Patients arriving at the MTF in MOPP will only have their MOPP removed. They can remain ambulatory in their BDU unless contamination is found on it.

c. Spot decontaminate patient's skin. Have the patient wash his exposed skin surfaces with soap and warm water. Wash his hair with soap and water, or clip the hair and wash the scalp with soap and water.

d. Transfer patient to hot line. Direct the patient to move to the hot line. Decontaminate his boots by stirring the shuffle pit contents with his feet before he crosses into the clean treatment area.

NOTE

If a new protective overgarment is not available, after treatment, the ambulatory patient must be placed in a PPW for protection during MEDEVAC to the next level of care MTF. Thus, he becomes a litter patient for evacuation.

[APPENDIX H]
FIELD EXPEDIENT PROTECTIVE SYSTEMS AGAINST NUCLEAR, BIOLOGICAL, AND CHEMICAL ATTACK

H-1. General

Medical units must have protection from NBC attack and contamination to survive and function effectively. The extent of protection provided is only limited by the resources available and efforts of unit personnel. Protection as simple as an individually dug foxhole or as elaborate as the subbasement of a concrete building may be used.

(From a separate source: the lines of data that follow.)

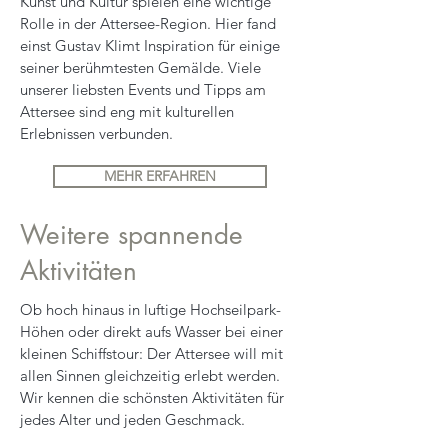
Kunst und Kultur spielen eine wichtige
Rolle in der Attersee-Region. Hier fand
einst Gustav Klimt Inspiration für einige
seiner berühmtesten Gemälde. Viele
unserer liebsten Events und Tipps am
Attersee sind eng mit kulturellen
Erlebnissen verbunden.
MEHR ERFAHREN
Weitere spannende
Aktivitäten
Ob hoch hinaus in luftige Hochseilpark-
Höhen oder direkt aufs Wasser bei einer
kleinen Schiffstour: Der Attersee will mit
allen Sinnen gleichzeitig erlebt werden.
Wir kennen die schönsten Aktivitäten für
jedes Alter und jeden Geschmack.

Expedient protection from the effects of biological and chemical agents are usually much less labor intensive.

H-2. Protection Against Radiation

The level of protection from radiation is expressed in terms of shielding. Material is available on the battlefield to construct/prepare expedient fallout shelters that offer substantial shielding against gamma radiation (see [Table H-1]). Generally, the denser or heavier the material, the better shielding it offers. The degree of protection afforded by a fallout shelter is expressed as a "protection factor," or a "transmission factor." The protection factor is simply the fraction of the available radiation dose that penetrates the shelter and reaches those inside compared to the radiation received by an unprotected person. Thus, a protection factor of 2 indicates that an individual in the shelter receives one-half of the radiation dose he would receive if unprotected. A protection factor of 100 (associated with about six half-value thicknesses) indicates that only 1/100 or 1 percent of the radiation dose reaches the inside. Transmission factors are expressed in percentages, or in decimals. Either refers to that fraction of the ambient unshielded dose that is received by personnel within the shelter. Fallout gamma transmission factors for some common shelters are shown in [Table H-2].

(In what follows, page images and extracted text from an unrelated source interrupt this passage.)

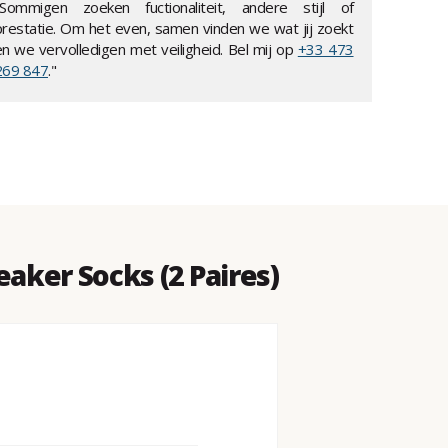
"Sommigen zoeken fuctionaliteit, andere stijl of
prestatie. Om het even, samen vinden we wat jij zoekt
en we vervolledigen met veiligheid. Bel mij op
+33 473
269 847
."
aker Socks (2 Paires)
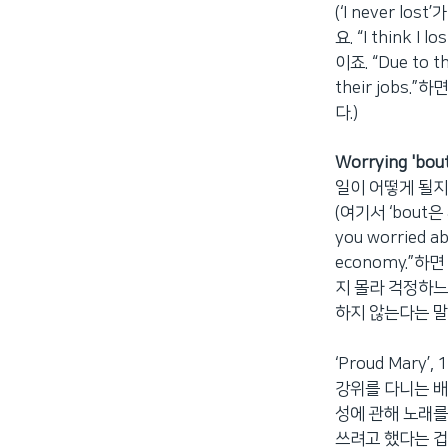
(‘I never lo
요. “I think 
이죠. “Due to th
their jobs
다.)
Worrying 'bout
일이 어떻게 될
(여기서 ‘bout은
you worried 
economy.”하
지 몰라 걱정하느
하지 않는다는 말
‘Proud Mary
강위를 다니는 배
성에 관해 노래를
쓰려고 했다는 겁니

Table H-1. Shielding Potential of Common Materials—Fallout Gamma Protection

Table H-2. Transmission factors for Nuclear Radiation[*]

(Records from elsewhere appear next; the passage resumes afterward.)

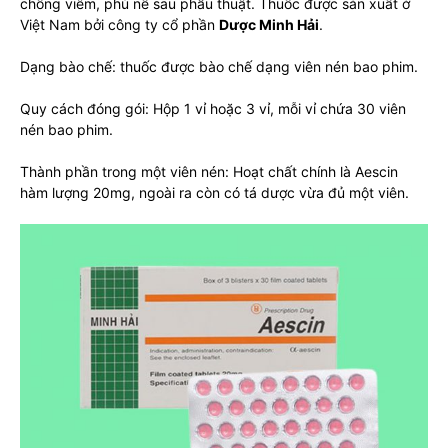
chống viêm, phù nề sau phẫu thuật. Thuốc được sản xuất ở
Việt Nam bởi công ty cổ phần
Dược Minh Hải
.
Dạng bào chế: thuốc được bào chế dạng viên nén bao phim.
Quy cách đóng gói: Hộp 1 vỉ hoặc 3 vỉ, mỗi vỉ chứa 30 viên
nén bao phim.
Thành phần trong một viên nén: Hoạt chất chính là Aescin
hàm lượng 20mg, ngoài ra còn có tá dược vừa đủ một viên.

H-3. Expedient Shelters for Protection Against Radiation

a. In many cases it will be unnecessary to construct field expedient or other types of fallout shelters. There are many structures and terrain features available that afford a degree of fallout protection. Existing fallout shelters are tunnels, caves, culverts, overpasses, ditches, ravines, and man-made structures. The best existing shelters are basements. [Figure H-1] shows typical protection provided in buildings. Windows can be sandbagged or covered with dirt from the outside to provide additional protection.

Figure H-1. Typical shelter protection provided in buildings.

b. Planners should attempt to locate HSS units near existing shelters, whenever possible. However, if an HSS unit is already established, or must be established where fallout shelters are not available, then a shelter must be constructed. Elaborate shelters are not required, since they usually only need to be occupied for a few days. There are a number of field expedients that will serve to save personnel and patients even though they may not be comfortable for those few days.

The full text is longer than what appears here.